Erick Hallett

No. 41 – Tennessee Titans
- Position: Safety
- Roster status: Active

Personal information
- Born: April 24, 2000 (age 26) Cypress, Texas, U.S.
- Listed height: 5 ft 11 in (1.80 m)
- Listed weight: 200 lb (91 kg)

Career information
- High school: Cy-Fair (Cypress)
- College: Pittsburgh (2018–2022)
- NFL draft: 2023: 6th round, 208th overall pick

Career history
- Jacksonville Jaguars (2023)*; Detroit Lions (2024–2025); Tennessee Titans (2025–present);
- * Offseason or practice squad member only

Awards and highlights
- Second-team All-ACC (2022);

Career NFL statistics as of 2025
- Tackles: 22
- Pass Break-ups: 8
- Stats at Pro Football Reference

= Erick Hallett =

American football player (born 2000)

Erick Hallett II (born April 24, 2000) is an American professional football safety for the Tennessee Titans of the National Football League (NFL). He played college football for the Pittsburgh Panthers.

==Early life==
Hallett was born on April 24, 2000, and grew up in Cypress, Texas. He attended Cy-Fair High School, playing as a cornerback, wide receiver and return specialist and helping them win the Class 6A championship with a 15–0 record during his senior year. He posted 38 tackles and six interceptions during his senior season, earning first-team all-district honors. Hallett committed to play college football at Pittsburgh over various other offers.

==College career==
As a true freshman at Pittsburgh in 2018, Hallett redshirted. The following year, he appeared in 12 games, starting one, and recorded 14 tackles with two pass breakups. In 2020, he played ten games, starting the final four, and tallied 30 tackles, two of which were for a loss, four pass breakups and two interceptions. Hallett was named honorable mention all-conference in 2021 after starting all 14 games and making 70 tackles, 2.5 TFLs, nine pass breakups, three interceptions and two forced fumbles. In his final year, he started all 13 games and earned second-team all-conference honors while posting 54 tackles, four TFLs and nine pass breakups with two forced fumbles, additionally being a semifinalist for the Jim Thorpe Award, given to the best defensive back nationally.

==Professional career==

Pre-draft measurables
| Height | Weight | Arm length | Hand span | Wingspan | 40-yard dash | 10-yard split | 20-yard split | 20-yard shuttle | Three-cone drill | Vertical jump | Broad jump | Bench press |
| 5 ft 9+1⁄2 in (1.77 m) | 191 lb (87 kg) | 30+1⁄2 in (0.77 m) | 9+5⁄8 in (0.24 m) | 6 ft 1+1⁄2 in (1.87 m) | 4.50 s | 1.57 s | 2.60 s | 4.11 s | 6.84 s | 37.5 in (0.95 m) | 9 ft 11 in (3.02 m) | 13 reps |
All values from Pro Day

===Jacksonville Jaguars===

Hallett was selected by the Jacksonville Jaguars in the sixth round (208th overall) of the 2023 NFL draft. He was waived on August 29, 2023, and re-signed to the practice squad.

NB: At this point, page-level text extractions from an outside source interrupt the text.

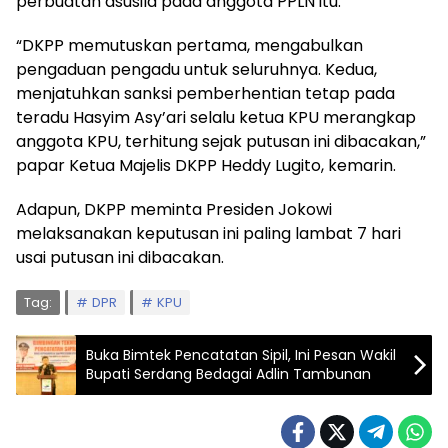
perbuatan asusila pada anggota PPLN itu.
“DKPP memutuskan pertama, mengabulkan
pengaduan pengadu untuk seluruhnya. Kedua,
menjatuhkan sanksi pemberhentian tetap pada
teradu Hasyim Asy’ari selalu ketua KPU merangkap
anggota KPU, terhitung sejak putusan ini dibacakan,”
papar Ketua Majelis DKPP Heddy Lugito, kemarin.
Adapun, DKPP meminta Presiden Jokowi
melaksanakan keputusan ini paling lambat 7 hari
usai putusan ini dibacakan.
Tag:
DPR
KPU
Buka Bimtek Pencatatan Sipil, Ini Pesan Wakil
Bupati Serdang Bedagai Adlin Tambunan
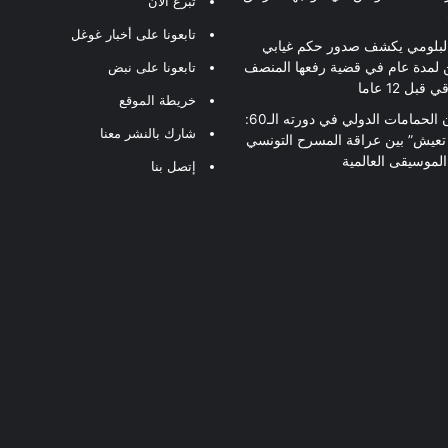
تبرع الآن
تابعونا على أخبار غوغل
لبلومي يكشف صدور حكم غيابي
 لمدة عام في قضية رفعها المنصف
تابعونا على نبض
قبل 12 عاما
خريطة الموقع
مهرجان الحمامات الدولي في دورته الـ60:
شارك بالنشر معنا
 تعيش” بين عراقة المسرح التونسي
لموسيقى العالمية
إتصل بنا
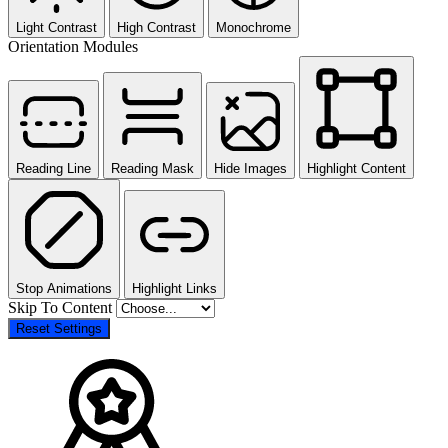
Light Contrast
High Contrast
Monochrome
Orientation Modules
Reading Line
Reading Mask
Hide Images
Highlight Content
Stop Animations
Highlight Links
Skip To Content
Reset Settings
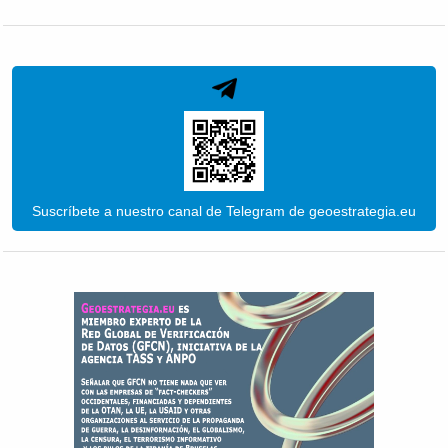
Suscríbete a nuestro canal de Telegram de geoestrategia.eu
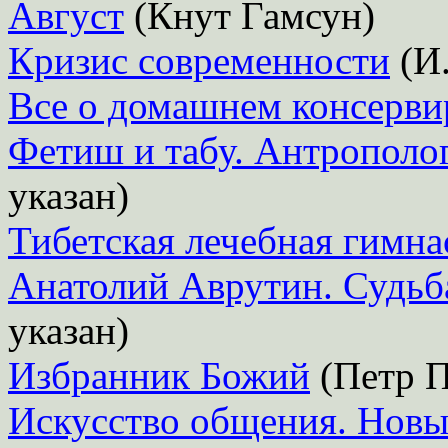
Август
(Кнут Гамсун)
Кризис современности
(И.
Все о домашнем консерви
Фетиш и табу. Антрополог
указан)
Тибетская лечебная гимна
Анатолий Аврутин. Судьба
указан)
Избранник Божий
(Петр П
Искусство общения. Новые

Hallett signed a reserve/future contract with Jacksonville on January 8, 2024. On August 27, Hallett was waived by the Jaguars.

===Detroit Lions===
Hallett was signed to the practice squad of the Detroit Lions on August 29, 2024. He was released on November 20. On December 11, the Lions re–signed Hallett to their practice squad. He signed a reserve/future contract with Detroit on January 20, 2025.

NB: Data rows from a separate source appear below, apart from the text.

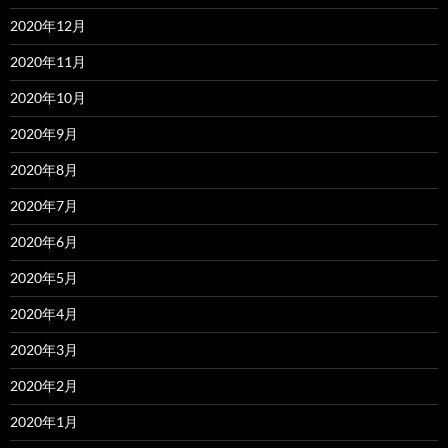
2020年12月
2020年11月
2020年10月
2020年9月
2020年8月
2020年7月
2020年6月
2020年5月
2020年4月
2020年3月
2020年2月
2020年1月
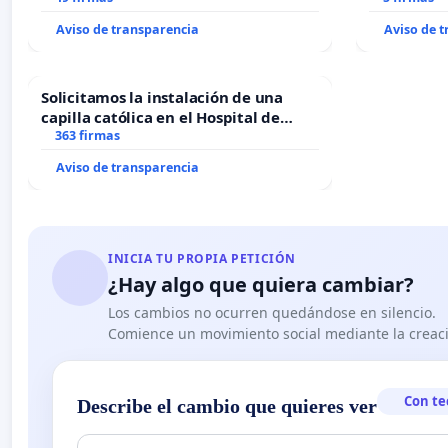
Aviso de transparencia
Aviso de 
Solicitamos la instalación de una
capilla católica en el Hospital de
Alcañiz
363 firmas
Aviso de transparencia
INICIA TU PROPIA PETICIÓN
¿Hay algo que quiera cambiar?
Los cambios no ocurren quedándose en silencio.
Comience un movimiento social mediante la creaci
Con te
Describe el cambio que quieres ver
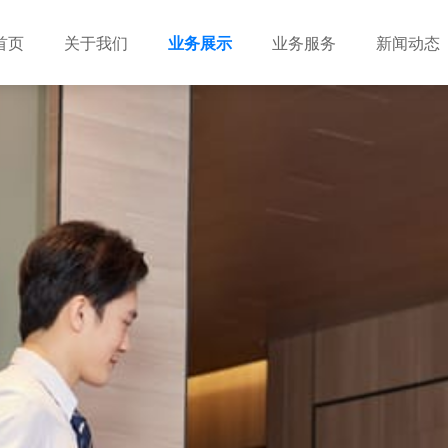
首页
关于我们
业务展示
业务服务
新闻动态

Hallett was waived by the Lions on August 26, 2025 as part of final roster cuts, and re-signed to the practice squad. On October 11, he was signed to the active roster.

On October 20, 2025, Hallett started his first NFL game in a 24-9 win against the Tampa Bay Buccaneers. During the contest he had a team high 8 total tackles and played 62 defensive snaps in replacement of starting safeties Kerby Joseph, who was inactive due to injury and Brian Branch who was suspended after a brief brawl ensued after a loss against the Kansas City Chiefs the week prior, a game Hallett had made his NFL debut in. He was waived on November 22, and re-signed to the practice squad.

===Tennessee Titans===
On December 16, 2025, Hallett was signed by the Tennessee Titans off the Lions practice squad.

On August 31, 2026, Hallett was waived by the Titans and re-signed to the practice squad two days later. He was promoted to the active roster on September 26.